Clan Donnachaidh (Robertson) Estate up for Sale
An excessively magnificent and utterly luxurious highland estate with clan links has been placed on the market, boasting an equally impressive price tag. Once home to Clan Robertson, the sprawling Dall Estate is located on the south shore of Loch Rannoch in Perthshire with the estate agent currently accepting offers of over £2.3 million. The lands of the estate are also steeped in history, directly linking to historical-titans such as Robert the Bruce and King James I.
The estate is home to Dall House, which has 80+ rooms including 38 bedrooms, a cinema, library, chapel, sports hall and gun room. The grounds are even more impressive; hosting multiple bungalows and cottages, tennis courts, a boat house on the shore of the loch, an assault course and a fire engine that the estate agent states is “handy for cleaning the windows that come with the estate”.
In 2010 the current laird Malcolm James came under fire for his ambitious plan to turn the property into an exclusive billionaires resort. He announced that the minimum liquid net worth of clients using the estate would be set at 100 million, with membership fees of 2m and annual dues of 500,000. The plans received a great deal of opposition from local community and conservation groups who claimed the development would threaten one of Scotland’s most picturesque and unspoilt landscapes.

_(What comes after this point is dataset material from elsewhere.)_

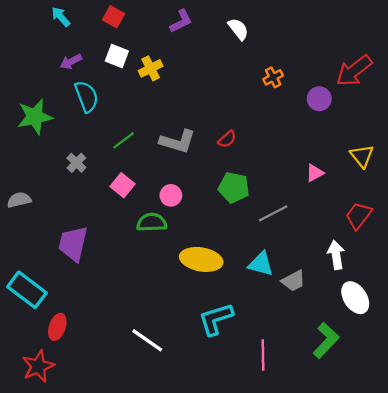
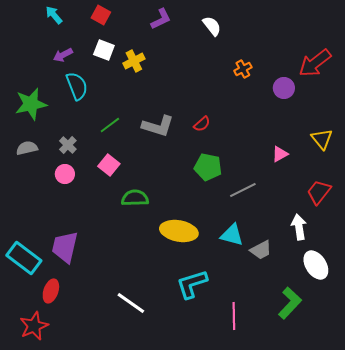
pink circle: (171, 195) -> (65, 174), moved
gray semicircle: (19, 200) -> (27, 148), moved
purple trapezoid: (73, 244) -> (65, 247), moved

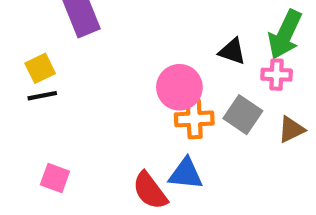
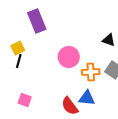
pink circle: (179, 87) -> (69, 57), moved
black line: (42, 96) -> (19, 61), turned -64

Members of Perth and Kinross Council voted 21-3 to reject the development of Dall, which was set to include a 104-room luxury hotel, two 18-hole golf courses and clubhouse, a state-of-the-art health spa, a concert hall, a “body-enhancement clinic” with surgery facilities, a retail arcade and a shore-side restaurant based on the design of a crannog. The plans were met with a storm of local and national protest, with local politicians calling the development inappropriate and damaging to the environment and ecology of Loch Rannoch.
The origin of the estate can be traced back to beginning of the 14th Century during the First War of the Scottish Wars of Independence. At this time Clan Robertson were known by their original name ‘Clan Donnachaidh’ – named after chief Duncan the Stout. In 1314 Duncan led his clan to battle at Bannockburn in staunch support of his friend, King Robert the Bruce. The lands of Dall were later gifted to the clan in 1347 for their support in this battle and the final years of the war.
100 years later chief Robert Riach (the Grizzled), known for his intense loyalty to the Stewarts, was responsible for capturing the murderers of King James I in 1437. In return the Crown granted him the feudal barony of the lands at Struan, with the chief then on known as Robertson (from Robert of Struan).
Struan became the clan seat until the aftermath of the Battle of Culloden (1746), in which the clan had their lands forfeited by the Government. The lands were returned (along with old debts) in 1784 however the clan found it increasingly difficult to make a living and break free of the debt. In 1853 Struan was sold, leaving only the lands at Dall remaining. Dall House was built in 1855, becoming the seat of the clan until 1926.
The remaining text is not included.